As Suggested by Johnerz I took my system back to basics, 1hdd, 1stick ram, no dvd and it ran fine for 2 days doing pretty much the same things that had caused at at least 2 a day shutdowns. So I put the other stick memory back in and within about 5 minutes the PC shuts down.
Eureka, must be dodgy memory !
So I take out that stick of memory, put back the hdd and dvd and it runs fine for another 2 days. So today I decided to start putting some serious strain on the PC to see if all okay, running Prime95 and Furmark to stress CPu, mem and GPU. Prime95 started fine and the minute furmark started, shutdown. I power the system back up and run prime 95 and then furmark and this time it runs fine, gpu pushes 90 degrees after bout 10 minutes, left it another 20 and no issues. Then go to play a game of PES2009 and it shuts down 5 minutes into it.

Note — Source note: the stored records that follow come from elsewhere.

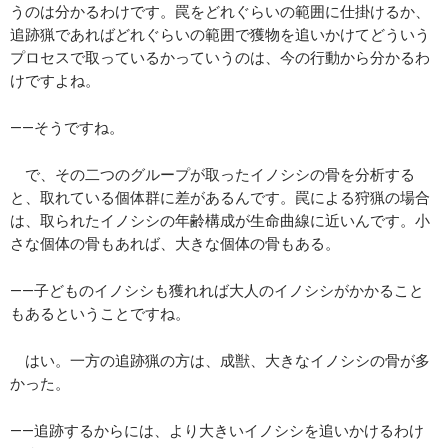
うのは分かるわけです。罠をどれぐらいの範囲に仕掛けるか、
追跡猟であればどれぐらいの範囲で獲物を追いかけてどういう
プロセスで取っているかっていうのは、今の行動から分かるわ
けですよね。
――そうですね。
で、その二つのグループが取ったイノシシの骨を分析する
と、取れている個体群に差があるんです。罠による狩猟の場合
は、取られたイノシシの年齢構成が生命曲線に近いんです。小
さな個体の骨もあれば、大きな個体の骨もある。
――子どものイノシシも獲れれば大人のイノシシがかかること
もあるということですね。
はい。一方の追跡猟の方は、成獣、大きなイノシシの骨が多
かった。
――追跡するからには、より大きいイノシシを追いかけるわけ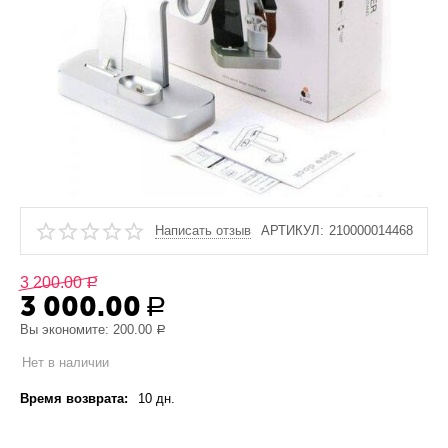
Написать отзыв
АРТИКУЛ:
210000014468
3 200.00
Р
3 000.00
Р
Вы экономите:
200.00
Р
Нет в наличии
Время возврата:
10 дн.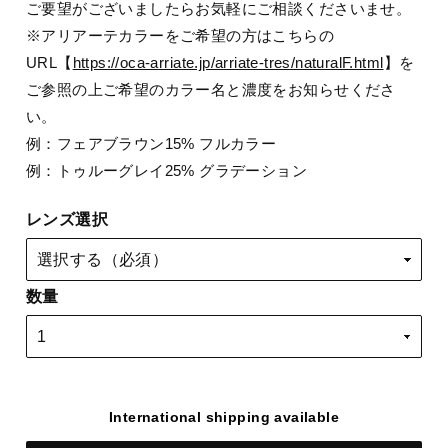
ご要望がございましたらお気軽にご相談くださいませ。
※アリアーテカラーをご希望の方はこちらの
URL【
https://oca-arriate.jp/arriate-tres/naturalF.html
】を
ご参照の上ご希望のカラー名と濃度をお知らせくださ
い。
例：フェアブラウン15% フルカラー
例：トゥルーグレイ25% グラデーション
レンズ選択
数量
International shipping available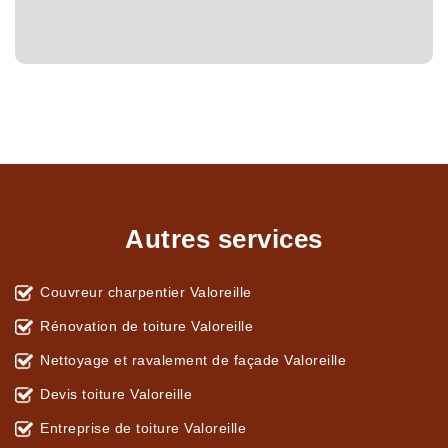
Autres services
Couvreur charpentier Valoreille
Rénovation de toiture Valoreille
Nettoyage et ravalement de façade Valoreille
Devis toiture Valoreille
Entreprise de toiture Valoreille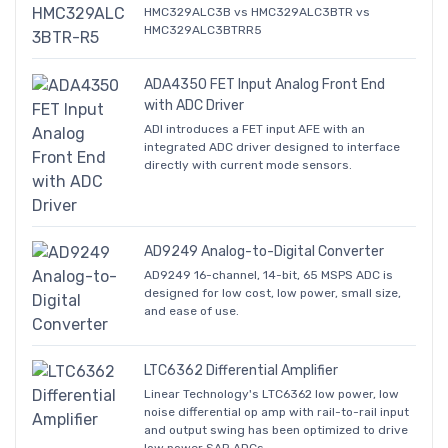
HMC329ALC3B vs HMC329ALC3BTR vs
HMC329ALC3BTRR5
ADA4350 FET Input Analog Front End
with ADC Driver
ADI introduces a FET input AFE with an
integrated ADC driver designed to interface
directly with current mode sensors.
AD9249 Analog-to-Digital Converter
AD9249 16-channel, 14-bit, 65 MSPS ADC is
designed for low cost, low power, small size,
and ease of use.
LTC6362 Differential Amplifier
Linear Technology's LTC6362 low power, low
noise differential op amp with rail-to-rail input
and output swing has been optimized to drive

So first I thought it was one bad stick of memory, then GPU then back to PSU.
I did log a support ticket with Corsair last week and they have come back and said that I should RMA my PSU. It's a starting point, but my concern is that I send it in, they find nothing wrong and send it back and I'm out £15+ shipping. Secondly, it'll leave me without a working PC till I get this back, unless I buy another PSU ?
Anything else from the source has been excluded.